My Adoption Reunion Story
Before You Enter Into an Adoption Reunion - for the Adoptee
Before You Enter Into an Adoption Reunion - for Birth Parents


I’m very suspicious of ABC after what Barbara Walters pulled with a 20/20 episode that led with a tag line: “tune in as five families compete for the greatest prize of all…a human baby!”
ABC does not have a good track record with dealing with adoption in a sensitive way.
Meeting birth parents is a personal decision, and not to be sensationalized. That being said, if someone wants to agree to have their journey documented, that is completely up to them.
Adoptees have 2 families: Natural and Adopted. “Let’s find your family” means simply finding the adopted person’s biological family.
Insecure adoptive parents may have an issue with that, but it’s THEIR ISSUE, THEIR INSECURITIES. No one should be able to adopt if they are unable to accept that the adopted child has biological relatives that they may want to reunite with someday.
The “ownership” mentality by adoptive parents is absolutely nauseating. Grow up, people.
I watched the show, and as an adoptive father of two I was left with mixed feelings. The issue of adoption is quite complex, and with a limited television format it is difficult to present. I like the fact that attention is being brought to the field of adoption, but I noticed not word about the distinction between open and closed adoptions. Obviously, with an open adoption many of the heartbreaking downsides of the closed adoption depicted in the program could have been avoided. The public needs to understand that open adoption is an option today. I also noticed the repeated use of stigmatizing adoption language : “gave up” the child; “track down” the birthparents etc. The birthparents on the show obviously never gave up on their child. And they are not criminals who needed to be tracked down. Let’s work to educate and celebrate, not confuse and demean.
I enjoyed the show and was surprised by how well they did with the whole thing. There is room for improvement but that seems normal for a new show, so hopefully things will improve.
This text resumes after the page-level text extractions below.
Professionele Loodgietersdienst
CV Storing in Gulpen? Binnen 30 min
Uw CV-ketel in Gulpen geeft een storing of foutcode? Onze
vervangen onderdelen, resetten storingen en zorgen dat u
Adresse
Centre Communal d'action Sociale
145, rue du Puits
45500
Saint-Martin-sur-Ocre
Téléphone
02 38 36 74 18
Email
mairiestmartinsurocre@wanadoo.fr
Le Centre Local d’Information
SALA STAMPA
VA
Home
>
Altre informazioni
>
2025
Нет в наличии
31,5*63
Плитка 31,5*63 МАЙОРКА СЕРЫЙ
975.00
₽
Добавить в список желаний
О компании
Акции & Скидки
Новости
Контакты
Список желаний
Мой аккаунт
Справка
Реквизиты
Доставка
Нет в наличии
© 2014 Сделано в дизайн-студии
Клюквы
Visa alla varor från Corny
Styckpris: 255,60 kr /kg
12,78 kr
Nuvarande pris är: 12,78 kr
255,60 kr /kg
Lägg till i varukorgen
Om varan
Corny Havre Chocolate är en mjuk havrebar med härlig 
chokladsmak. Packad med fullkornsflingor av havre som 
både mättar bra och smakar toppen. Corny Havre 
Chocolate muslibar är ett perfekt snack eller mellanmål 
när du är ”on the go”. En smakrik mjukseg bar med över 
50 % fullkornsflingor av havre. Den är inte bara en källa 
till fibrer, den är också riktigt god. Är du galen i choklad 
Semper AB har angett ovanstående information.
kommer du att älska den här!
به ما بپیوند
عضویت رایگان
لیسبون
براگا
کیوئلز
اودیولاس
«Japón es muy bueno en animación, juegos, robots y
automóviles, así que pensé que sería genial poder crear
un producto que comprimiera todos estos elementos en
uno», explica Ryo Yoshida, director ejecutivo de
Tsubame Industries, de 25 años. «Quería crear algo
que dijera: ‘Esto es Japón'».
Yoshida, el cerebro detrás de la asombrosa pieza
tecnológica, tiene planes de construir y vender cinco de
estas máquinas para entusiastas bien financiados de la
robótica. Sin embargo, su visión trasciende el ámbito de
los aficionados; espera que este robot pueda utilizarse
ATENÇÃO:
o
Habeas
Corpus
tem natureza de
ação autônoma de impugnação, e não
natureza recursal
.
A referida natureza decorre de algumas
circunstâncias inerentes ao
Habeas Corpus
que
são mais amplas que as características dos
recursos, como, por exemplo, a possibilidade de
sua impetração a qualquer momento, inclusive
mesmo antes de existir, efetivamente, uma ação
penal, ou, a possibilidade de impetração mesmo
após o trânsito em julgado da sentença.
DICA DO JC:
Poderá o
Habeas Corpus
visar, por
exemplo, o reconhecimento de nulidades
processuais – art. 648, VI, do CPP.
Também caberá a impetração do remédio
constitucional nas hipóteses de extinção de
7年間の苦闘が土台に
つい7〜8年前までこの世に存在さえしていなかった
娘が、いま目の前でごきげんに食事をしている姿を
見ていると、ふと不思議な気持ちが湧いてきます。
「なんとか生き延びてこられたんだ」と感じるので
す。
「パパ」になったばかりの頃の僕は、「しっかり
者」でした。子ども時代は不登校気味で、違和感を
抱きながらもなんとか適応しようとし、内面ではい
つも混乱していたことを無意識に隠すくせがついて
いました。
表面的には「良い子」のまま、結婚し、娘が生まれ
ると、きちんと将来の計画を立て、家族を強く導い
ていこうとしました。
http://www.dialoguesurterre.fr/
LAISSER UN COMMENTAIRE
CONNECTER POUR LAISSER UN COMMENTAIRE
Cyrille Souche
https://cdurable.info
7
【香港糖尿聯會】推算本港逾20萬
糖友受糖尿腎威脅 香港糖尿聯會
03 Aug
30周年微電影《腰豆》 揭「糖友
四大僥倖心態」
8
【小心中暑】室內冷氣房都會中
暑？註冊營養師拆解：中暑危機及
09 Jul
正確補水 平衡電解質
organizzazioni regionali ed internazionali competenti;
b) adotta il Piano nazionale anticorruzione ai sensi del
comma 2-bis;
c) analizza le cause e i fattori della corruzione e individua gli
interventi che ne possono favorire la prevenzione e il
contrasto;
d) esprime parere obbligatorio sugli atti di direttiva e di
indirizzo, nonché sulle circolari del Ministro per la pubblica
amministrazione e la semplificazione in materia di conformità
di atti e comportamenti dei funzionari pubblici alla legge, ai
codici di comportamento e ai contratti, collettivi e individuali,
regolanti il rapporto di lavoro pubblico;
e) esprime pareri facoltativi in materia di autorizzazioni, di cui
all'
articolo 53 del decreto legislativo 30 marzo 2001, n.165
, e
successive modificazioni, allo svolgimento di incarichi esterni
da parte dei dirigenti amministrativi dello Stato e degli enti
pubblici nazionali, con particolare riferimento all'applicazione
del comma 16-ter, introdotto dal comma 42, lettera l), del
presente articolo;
In response to Mara…apparently you are not sophisticated enough to see beyond the manipulation of the television network on your heartstrings. Adult adoptees and biological families should of course be supported in reunited if they so choose to do so (statistically, some do and many don’t). However; it is the exploitation of a personal and private matter and the terminology used that is so disturbing to adoptive parents. Some people do not feel “lost” and don’t choose to be “found”. Certainly not for the sole purposes of the entertainment of others.
i think its a good idea because i am adopted and i am looking for my sisters i just found my birth mom i think a lot of people get get some answers to there questions like why and when they got given up and mabye have a relationship with there long lost family members
i have been trying to find my son for the past 10 years with no luck i eas wondering if you could help me please,i keep hitting a brick wall.